The course will be taught in Python, primarily using teh scikit-learn library. The courses's main text will be the O'Reilly book "Introduction to Machine Learning with Python" by Sarah Guido and Andreas C. Müller, along with the book's corresponding Jupyter notebooks. We will also be referencing "The Elements of Statistical Learning" by Trevor Hastie, jerome H. Friedman, Robert and Tibshirani for examining some of the topics in more depth (this book is available for free form the first author's website: https://web.stanford.edu/~hastie/Papers/ESLII.pdf [web.stanford.edu]
DATA 73200 - Interactive Data Visualization #61138 (Note: two sections offered--same day and time)
Prof. Aucher Serr (firstname.lastname@example.org)
DATA 73200 - Interactive Data Visualization #64845 (Note: two sections offered--same day and time)

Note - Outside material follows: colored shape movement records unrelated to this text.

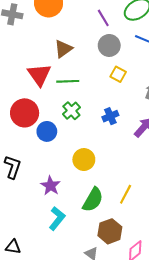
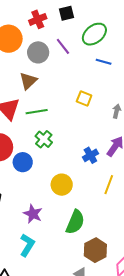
gray circle: (109, 45) -> (38, 52), moved
blue cross: (110, 116) -> (90, 155), moved
yellow line: (126, 194) -> (109, 185), moved
cyan L-shape: (57, 218) -> (27, 245), moved

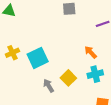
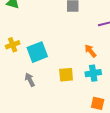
yellow square: (68, 78) -> (66, 75), turned 35
gray arrow: (49, 86) -> (30, 80), moved

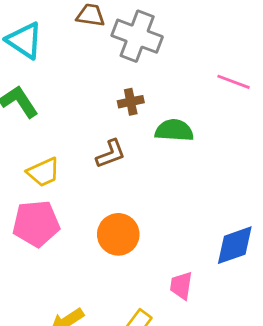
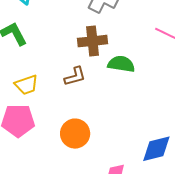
brown cross: (131, 102) -> (93, 41), size x1.6

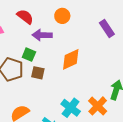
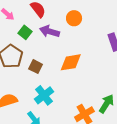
green square: (29, 55) -> (25, 32), moved
cyan cross: (71, 108) -> (44, 95), moved

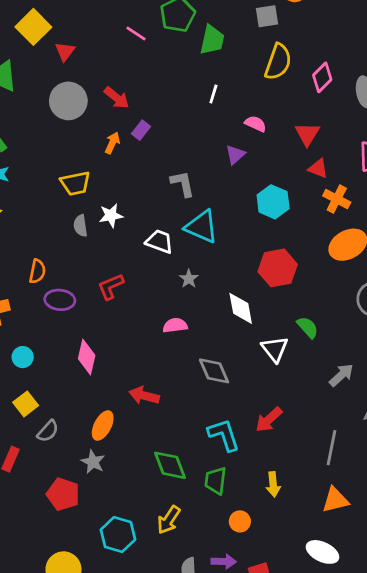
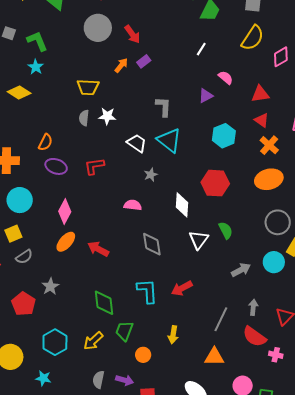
red triangle: (307, 134) -> (260, 94), turned 36
cyan circle: (23, 357) -> (20, 200), size x1.6
orange ellipse: (103, 426) -> (66, 242), moved
green trapezoid: (216, 481) -> (124, 331), moved

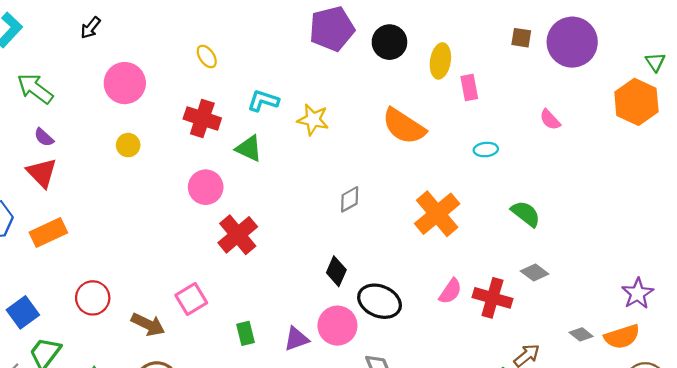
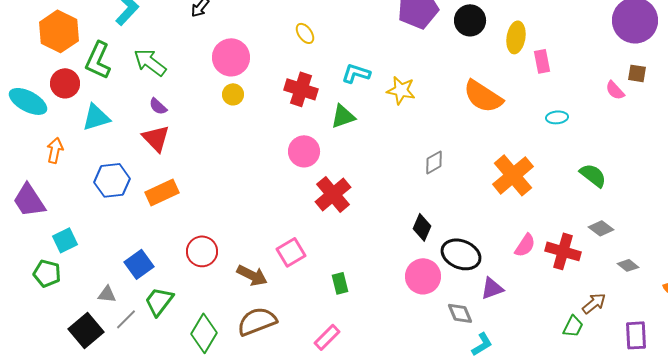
brown square: (521, 38) -> (637, 73), moved
yellow circle: (128, 145) -> (233, 94), moved
green triangle: (249, 148) -> (343, 116), turned -44
gray diamond: (581, 334) -> (628, 265), moved
purple triangle: (296, 339) -> (492, 288), moved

Prof. Ellie Frymire (email@example.com)
Interactive Data Visualization is one of the most important forms of communication today — allowing users to better engage with data, detect patterns, and quickly gain insight into complicated topics. This course will introduce students to the tools, skills, and concepts necessary for making state-of-the-art interactive data visualizations. Using web-based technologies including HTML, CSS, and D3.js, students will learn to create engaging and effective information displays, grounded in the science of visual perception and best practices in visual mapping and accessibility. Throughout the semester, students will work towards creating a portfolio of beautiful and analytically sound data visualizations, while also developing their own iterative design process.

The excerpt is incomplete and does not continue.